The greater predictive ability of a small optimized TP over the entire TP in 2018 and 2019 indicate the presence of population or family structure in the breeding germplasm. Since each cluster had closely related lines, the large DNA segments shared among these lines coupled with a higher accuracy to separate true signal from noise, due to the absence of less-related lines, allowed for a more precise estimate of realized genomic relationships that increases the power to accurately predict genotypic values, leading to higher predictive abilities.

4.2. Addition of Parents to TP

Across different populations, traits, and TP design methods, we found that the addition of parental lines to the TP led to improved accuracies for all but one trait in the TPs investigated.
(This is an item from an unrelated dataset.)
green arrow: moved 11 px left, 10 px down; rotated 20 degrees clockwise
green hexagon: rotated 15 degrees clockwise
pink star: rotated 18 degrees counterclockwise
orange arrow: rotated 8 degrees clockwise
Several studies [48,49,50] also reported similar findings across different crop species. Interestingly, we observed the largest improvements in predictive abilities for DIS across the different TP design methods tested. While we are not sure why the addition of parents to DIS led to such large improvement in accuracies, a possible contributing factor for this might be that the level of inbreeding confounds our ability to accurately phenotype field-based traits like DIS. In our breeding program, parents are advanced breeding lines that are almost completely homogeneous (F₇-derived) and homozygous. With such a high level of homogeneity and homozygosity, the parental lines are less likely to segregate within a row, thus ensuring more accurate disease scoring in the field. However, the F₅ lines phenotypically evaluated are F₃-derived, in theory; only ~94% homozygous and highly heterogenous. It is not uncommon to observe F₅ lines segregating within a row for heading date or height in the field nurseries, the two traits that affect the amount and effectiveness of inoculum that reaches the spike and subsequently, the level of infection and DIS scoring. Hence, the addition of high quality DIS data of the parental lines likely augments the data for the F₅ lines that are not well characterized; therefore, improving the prediction accuracy.

After correcting for bias due to heterosis, Liang et al. [49] observed a moderate increase in prediction accuracy when inbred parents were combined with their hybrid population compared to a scenario where data from inbred parents were excluded in pearl millet. Minamikawa et al. [50] studying Japanese pear, also showed that training a genomic prediction model on both parental and breeding populations led to a greater accuracy than when each population was used separately. Across eight growth and wood traits of eucalyptus, prediction accuracy increased in seven out of eight traits when all parental lines were included as part of the TP compared to a model trained on random lines [48]. The improvement in predictive ability when parental and F₅ populations are combined as the TP over using the F₅ lines alone indicates that the parental lines added more information for accurate estimation of genotypic effects.

5. Conclusions

In this study, we found that a small size TP of 200 F₅ lines selected by stratified sampling had higher predictive abilities compared to the same-size TP selected randomly without stratification or using a larger TP of 500 F₅ lines. We also found that combining both parental lines and the F₅ lines as the TP for model training led to higher accuracies than when the F₅ lines were used as the TP alone. Our findings indicate that a training population consisting of a few hundred lines and their parents, tested in two replications, generate satisfactory predictions for the unphenotyped lines. This is especially important in traits such as FHB that are difficult and expensive to phenotype. In fact, genomic selection was implemented at the F₅ stage of our breeding program to help reduce the amount of resources expended at this stage. Smaller breeding programs, particularly those with a limited capacity to operate FHB disease nurseries desiring to implement genomic selection can also benefit by developing TPs that are closely related to the target populations.